Трое суток не выходил Славинецкий из библиотеки. Все книги пересмотрел — не было в книгах правила, возвещённого желавшими угодить великому государю греками.
«Грекови на Соборе из своей книги греческия прочитали и сказали, что это правило шестнадцатое Перваго и Второго Собора... — написал он в челобитной государю. — И я не дерзнул прекословить и согласие своё дал на низвержение Никона, бывшего патриарха. Но сделал это, обманувшись словами греков, ибо ни в словенских, ни в греческих правилах нет такого правила. Потому каюсь и согласия своего на неправедное низложение не даю».
Прочитав эту челобитную, великий государь Алексей Михайлович объявил, что в таком случае не может доверять решениям Собора московского и греческого духовенства, ибо они не согласуются с правилами апостолов и святых отцов, и потому не возьмёт греха на свою душу и решения эти оставляет без последствий...
О, каким самодовольством лучился Славинецкий, повествуя об успехе своего челобития!
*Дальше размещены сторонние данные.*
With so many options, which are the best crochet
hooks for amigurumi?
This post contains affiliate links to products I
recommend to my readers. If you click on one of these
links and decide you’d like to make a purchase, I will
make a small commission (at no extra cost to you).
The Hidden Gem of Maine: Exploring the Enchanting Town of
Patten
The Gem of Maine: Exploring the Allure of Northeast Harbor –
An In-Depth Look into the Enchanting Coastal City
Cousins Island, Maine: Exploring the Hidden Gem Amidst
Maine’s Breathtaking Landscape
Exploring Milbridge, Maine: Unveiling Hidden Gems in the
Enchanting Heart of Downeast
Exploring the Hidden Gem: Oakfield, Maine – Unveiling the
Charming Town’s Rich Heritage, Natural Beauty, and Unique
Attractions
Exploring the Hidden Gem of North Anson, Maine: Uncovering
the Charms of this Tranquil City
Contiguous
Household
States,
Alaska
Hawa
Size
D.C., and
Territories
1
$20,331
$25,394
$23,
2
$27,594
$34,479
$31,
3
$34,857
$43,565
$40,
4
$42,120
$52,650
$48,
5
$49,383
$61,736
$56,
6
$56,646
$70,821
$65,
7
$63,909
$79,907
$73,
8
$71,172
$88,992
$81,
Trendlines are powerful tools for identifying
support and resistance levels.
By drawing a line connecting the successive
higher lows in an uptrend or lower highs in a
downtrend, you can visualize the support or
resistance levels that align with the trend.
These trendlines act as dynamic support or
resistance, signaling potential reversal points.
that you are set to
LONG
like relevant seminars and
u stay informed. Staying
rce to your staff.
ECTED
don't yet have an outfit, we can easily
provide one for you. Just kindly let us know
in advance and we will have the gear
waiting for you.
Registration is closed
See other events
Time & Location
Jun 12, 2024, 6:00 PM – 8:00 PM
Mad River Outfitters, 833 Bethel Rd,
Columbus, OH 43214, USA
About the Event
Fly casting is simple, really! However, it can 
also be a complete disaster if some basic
Снова и снова повторял он переданные ему слова государя. Даже голова зашумела у Арсена от учинённого Славинецким восторга. Насилу дождался, пока уйдёт монах. Чтобы успокоиться, вытащил тетрадку, собираясь записать этот рассказ. Открыл её и увидел, что рассказ уже записан. И про поиски в библиотеке записано, и текст челобитной приведён, и про решение государя. Даже про то, что зашумело у Арсена в голове, тоже было записано в тетради. Его, Арсена, рукой записано. Одному ему ведомой азбукой. Растерянно смотрел Арсен на тетрадь. Ничего не понимал Арсен...
Не было мира в войне. Не было мира в Церкви. В Сибири тоже мира не было...
Года не прожили в отстроенном Нерчинском остроге, как заволновались тунгусы. Оставив в Нерчинске небольшой отряд, Пашков вернулся на озеро Иргень.
Пять недель шли по льду реки. Отощавшие клячи с трудом волочили санки с рухлядью и детишками. Взрослые шли пешком. Аввакум с протопопицей едва за лошадьми поспевали, а отстать страшно — волновались тунгусы.